Bloomberg reported Wednesday that Meta is building a cloud business to rent out its excess AI compute, muscling onto turf held by AWS, Azure, and Google Cloud.
Zuck poured hundreds of billions into data centers for his superintelligence dream, but he might have bought more than he needs. The stock surged nearly 10% on the news, as the new business could offset some of that rapidly growing CapEx line.
It wasn’t good news for everyone. CoreWeave fell 13% and Nebius dropped 15%. Meta spent the past year as one of their biggest customers. Now it could turn into a massive new rival.
It also sharpens the question of where we are in the cycle: did Meta overspend, or is Zuck embracing a new strategy?
Starting a cloud business also confirms that Meta expects to have capacity worth selling. The generous read is that Meta is betting demand keeps coming, the same bet Amazon made when it launched AWS nearly two decades ago.

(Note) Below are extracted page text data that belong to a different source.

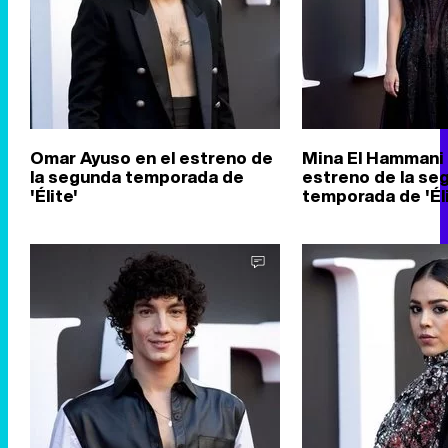
Omar Ayuso en el estreno de
Mina El Hammani 
la segunda temporada de
estreno de la se
'Élite'
temporada de 'Éli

Zuck called it “definitely on the table” back in May, noting outsiders ask to buy Meta’s compute almost every week. The company, spending up to ~$145 billion this year on its own moonshot, now has a Plan B: if superintelligence takes its time, collect rent.
Today at a glance:
🦚 Comcast: The Great Unbundling
👟 Nike: Not a Recovery Yet
🦚 Comcast: The Great Unbundling
Comcast is unwinding the ~$30 billion bet it spent a decade defending.
The company is splitting in two, separating NBCUniversal and Sky into a standalone media business, while the parent keeps broadband, wireless, and Comcast Business.
The stock jumped as much as 17% intraday, its biggest move since 2008, before settling up ~5%. Not bad for a name that was down ~22% on the year going in.
This is the second breakup step in less than a year. In January, Comcast spun off its cable networks (CNBC, USA, MS NOW, Golf Channel) into Versant, which fell 13% on its Nasdaq debut and has traded sideways since. The channels were the appetizer. Now the studios, parks, NBC, Peacock, and Sky are leaving too.
Who keeps what
Comcast retains the cash machine: the largest converged network across 65M+ homes, the largest WiFi network, and a fast-growing wireless business in a $200B+ market. Michael Angelakis, the former CFO who helped architect the 2011 NBCUniversal purchase, returns as CEO to run the company now shedding it (you can’t make this up.)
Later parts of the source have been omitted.